Conflict-of-interest statement: The authors declare that there are no conflicts of interest related to this work. No financial, personal, or professional relationships have influenced the preparation or submission of this manuscript.
Corresponding author: Burak Tasci, Vocational School of Technical Sciences, Firat University, Cahit Arf Street, Elazig 23119, Türkiye. btasci@firat.edu.tr
Received: November 12, 2025 Revised: December 6, 2025 Accepted: February 3, 2026 Published online: May 19, 2026 Processing time: 169 Days and 0.4 Hours
Core Tip
Core Tip: Schizophrenia remains one of the most complex psychiatric disorders, characterized by profound neurobiological, cognitive, and social dysfunctions.

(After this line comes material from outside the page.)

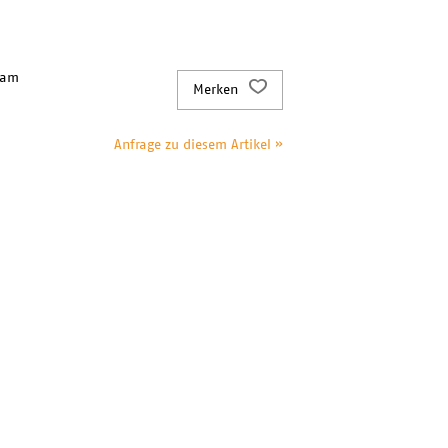
 am
Merken
Anfrage zu diesem Artikel »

Despite decades of clinical and neuroimaging research, diagnosis still depends largely on subjective observation. This review integrates classical perspectives on epidemiology, etiology, and treatment with recent developments in artificial intelligence (AI). It highlights how AI-driven models-particularly those analyzing neuroimaging and electroencephalography data-offer objective insights into brain alterations and symptom mechanisms. By bridging traditional psychiatry with emerging computational tools, the paper outlines a roadmap for early detection, personalized intervention, and transparent decision support in schizophrenia care.